Beras Satu Harga (BSH) yang diinisiasi oleh Perum Bulog perlu didukung pemerintah untuk diperluas implementasinya ke seluruh pelosok Tanah Air, sebagaimana dilakukan pada program BBM Satu Harga. Beras komoditas sangat strategis karena merupakan makanan pokok yang dibutuhkan rakyat, berkontribusi besar terhadap garis kemiskinan terutama di perdesaan, dan memengaruhi inflasi yang mendorong tingginya bunga kredit bank hingga menurunkan daya beli masyarakat.
Bila pemerintah memperkuat Perum Bulog, implementasi BSH dengan harga terjangkau bisa dilakukan hingga ke wilayah Terdepan, Terluar, dan Tertinggal (3T), sebagaimana program Bahan Bakar Minyak (BBM) Satu Harga. Program BBM Satu Harga ini menetapkan harga BBM untuk jenis premium JBKP (jenis BBM khusus penugasan) Rp 6.450 per liter dan solar/biosolar JBT (jenis BBM tertentu) Rp 5.150 per liter.
Penguatan Bulog itu juga bisa melawan mafia pangan internasional yang berjejaring dengan mafia dalam negeri untuk menguasai pasar Indonesia yang besar dan merusak kedaulatan pangan nasional. “Itulah sebabnya, kami mendukung penuh langkah Bulog untuk membuat BSH, pemerintah pun hendaknya mendukung inisiasi Bulog tersebut Bulog sangat berpengalaman menyalurkan beras yang dulu namanya raskin (beras untuk rumah tangga miskin) — belakangan disebut rastra (beras sejahtera) –, selama bertahun- tahun harga sebenarnya Rp 7.000 per kg atau lebih sedangkan harga tebus Rp 1.600 per kg dengan selisih ditanggung pemerintah.
Harga tebus raskin di seluruh Indonesia sama, satu harga, kalaupun nanti ada kebijakan BSH itu sangat mudah bagi Bulog sebagai lembaga yang selama ini menangani masalah pangan,” kata Anggota Komisi IV DPR Herman Khaeron di Jakarta, belum lama ini. Herman mengungkapkan, Bulog bisa melaksanakan hal tersebut karena perusahaan pelat merah itu memiliki jaringan yang luar biasa panjang, hingga menjangkau titik terkecil wilayah Indonesia. Di tiap provinsi Bulog memiliki divisi regional (divre) dan di tingkat lebih sempit subdivre.
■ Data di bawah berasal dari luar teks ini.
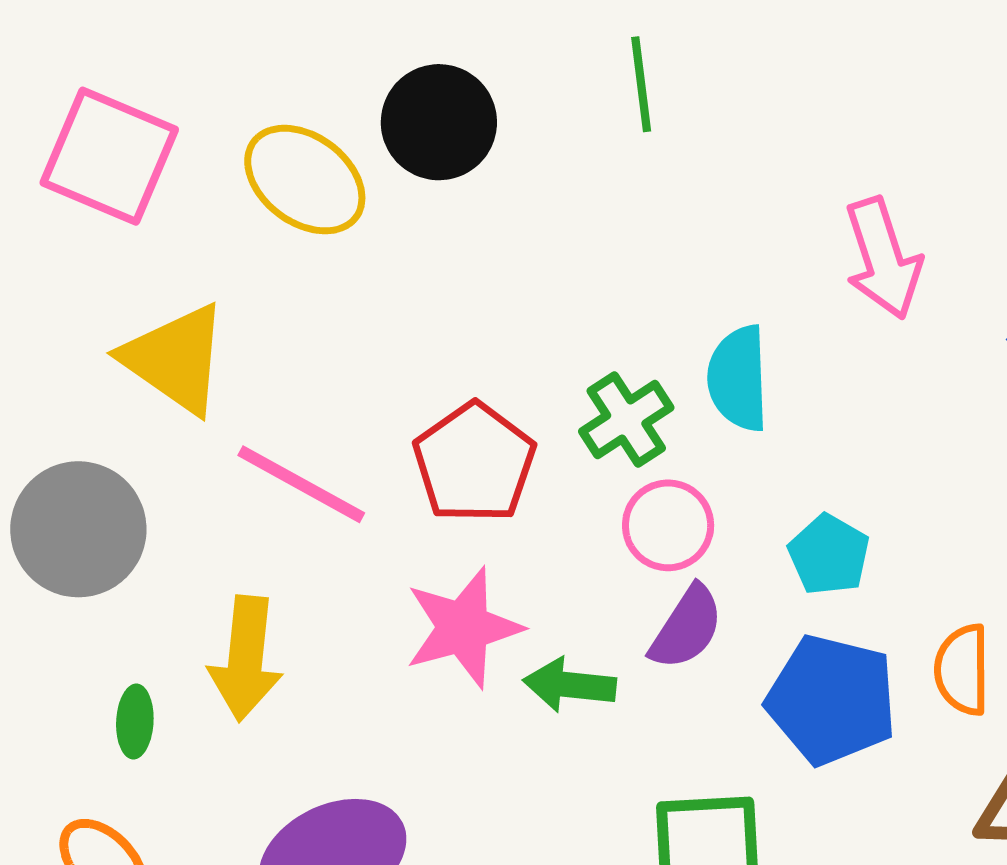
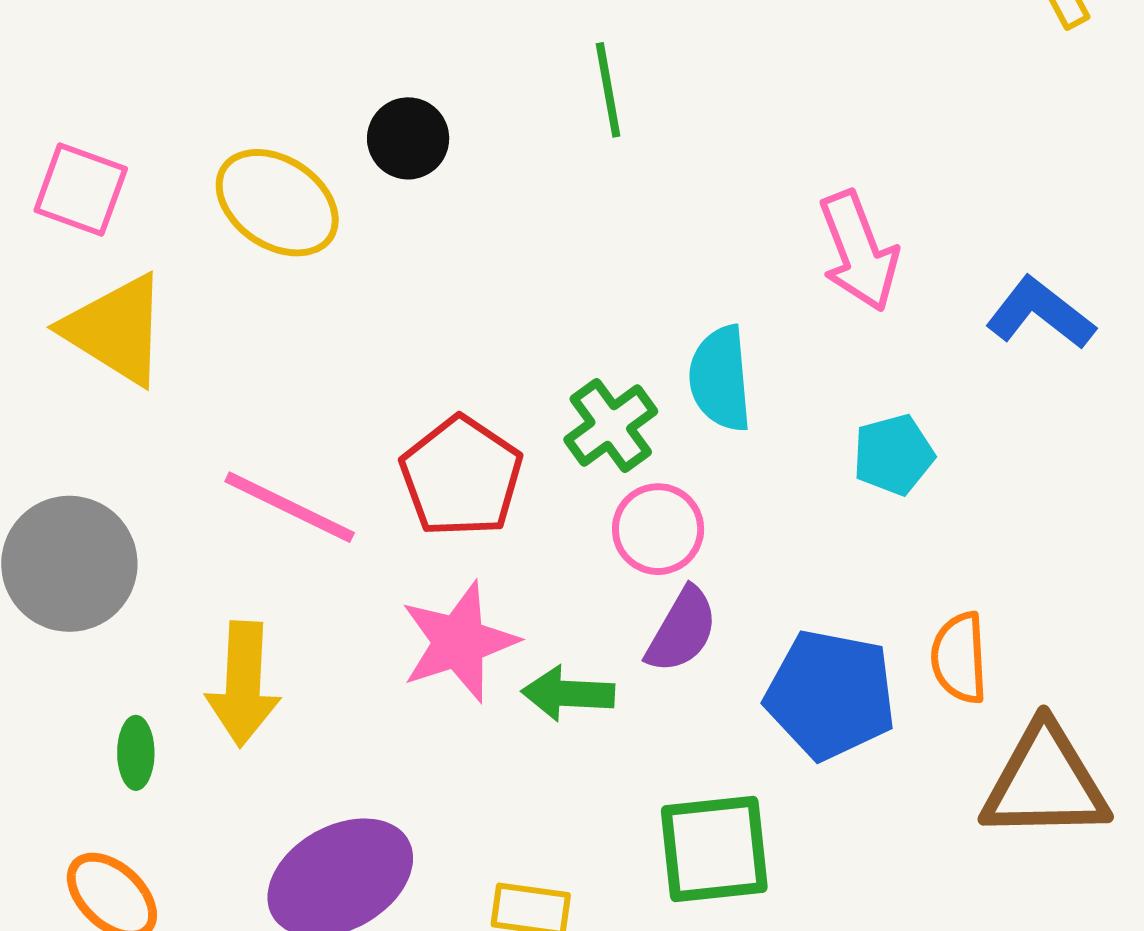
black circle: (439, 122) -> (408, 138), size x0.7
pink square: (109, 156) -> (81, 189), size x0.7
yellow triangle: (175, 359) -> (116, 330), moved
cyan pentagon: (829, 555) -> (893, 455), moved, turned 30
“Kalau ini (BSH) nanti menjadi penugasan dari pemerintah kepada Bulog, maka pemerintah tinggal memberikan privilege dalam hal budgeting. Tidak usahlah pakai penyertaan modal negara (PMN), kasih saja seluruh pengelolaan program bantuan pangan nontunai (BPNT) kepada Bulog, baik sebagai pemasok maupun distributor tunggal, jangan dikelola Kementerian Sosial,” ucap Herman.
Dia menjelaskan, meskipun penguasaan beras Bulog dibandingkan seluruh beras yang beredar di Indonesia masih relatif minim yakni 10% atau sekitar 3 juta ton, namun dampak kehadiran Bulog begitu terasa. Tanpa ada Bulog dengan raskin/rastra, lanjut dia, kondisi perberasan nasional cenderung acak-acakan. “Bulog hadir bukan semata menstabilkan harga namun juga untuk melawan kapitalis pasar bebas beras, melawan kartel. Karena itu, beri keleluasaan penyaluran beras Bulog, penyaluran massal, termasuk BSH ini. Bulog kuat, maka kartel mati,” tandas Herman.